When sort pushdown works, rows come out of the index already in the requested order so no separate sort step is needed, and LIMIT can short-circuit the scan. When it fails, the engine fetches rows, re-projects, and sorts them in memory. The linter detects this by looking for the plan pattern: "Expand traces" → "Project" → "Index search" (nested by depth), combined with a sort clause (ORDER BY) being present in the query.

Common causes

Sorting on a computed expression: ORDER BY lower(name), ORDER BY abs(score - 0.5)
Sorting on a field that requires a projection step (i.e., not directly in the index’s sort order)
Projecting fields that can’t come from the index, forcing a re-project node between the trace expansion and the index search

Workaround

-- ❌ Sort on computed expression
ORDER BY lower(name)

-- ✅ Sort on a raw indexed column
ORDER BY created DESC

-- ✅ For project_logs pagination — natural index-ordered keys
SELECT id, created, scores.accuracy
FROM project_logs('proj-id')
WHERE created >= now() - INTERVAL 1 DAY
ORDER BY _xact_id DESC
LIMIT 100;

Always combine a sort with a LIMIT — sort pushdown failure is most costly when there is no limit, because the engine must sort the entire result set.

Warning 5: GroupBy node — may be expensive at high cardinality (fires after execution)

“Query plan includes a GroupBy node, which can be expensive at high cardinality.”

Why it fires

A GroupBy plan node appears whenever a GROUP BY / dimensions: clause is present.
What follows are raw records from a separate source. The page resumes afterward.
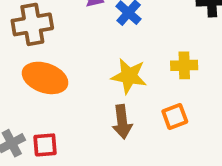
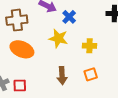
yellow cross: (184, 65) -> (90, 46), moved
yellow star: (129, 76) -> (58, 38), moved

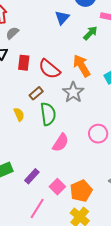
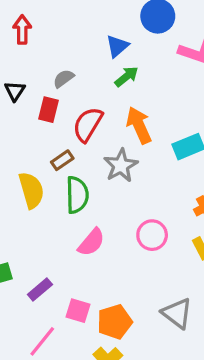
gray semicircle: (12, 33) -> (64, 79), moved
green arrow: (90, 33) -> (126, 77), moved
red semicircle: (49, 69) -> (88, 124), turned 75
yellow semicircle: (19, 114) -> (31, 190), size x1.6
pink square: (57, 187) -> (78, 311), turned -35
The warning fires on the mere presence of the node, not on an estimated group count — even a GROUP BY model with 5 distinct values will trigger it. The actual cost scales with:

Number of distinct grouping-key values (cardinality). Grouping by user_id, trace_id, or raw text is expensive. Grouping by model or a score bucket is cheap.
Number of input rows being aggregated
Complexity of aggregate expressions (percentile(), count_distinct() cost more than count())

Workaround

-- ❌ High-cardinality group-by on unbounded input
SELECT user_id, COUNT(*)
FROM project_logs('proj-id')
GROUP BY user_id;

-- ✅ Narrow time range first, then group
SELECT user_id, COUNT(*)
FROM project_logs('proj-id')
WHERE created >= now() - INTERVAL 1 DAY
GROUP BY user_id;

-- ✅ Prefer low-cardinality grouping keys
SELECT model, status, COUNT(*)
FROM project_logs('proj-id')
WHERE created >= now() - INTERVAL 1 DAY
GROUP BY model, status;

For top-level aggregates (totals) without per-group breakdown, use the summary shape which is pre-aggregated:

SELECT COUNT(*), avg(scores.accuracy)
FROM project_logs('proj-id', shape => 'summary')
WHERE created >= now() - INTERVAL 1 DAY;

What this warning does NOT mean

It does not distinguish fast columnar group-by from slow dynamic group-by. See Warning 6 for the more specific signal about the execution strategy.
A groupByNode warning without a dynamicGroupByCollector warning means the engine used the columnar path — still worth reviewing cardinality, but the execution strategy is optimal.

Warning 6: Dynamic group-by collector — slower than columnar (fires after execution)

“Query plan uses Dynamic segment collector (dynamic group-by), which is typically slower than columnar group-by.”

Why it fires

Brainstore has two strategies for aggregation:

Columnar group-by — reads values directly from indexed fast fields in a vectorized loop. Fast.
Dynamic segment collector — walks each document, extracts grouping keys dynamically. Slower, especially at high cardinality.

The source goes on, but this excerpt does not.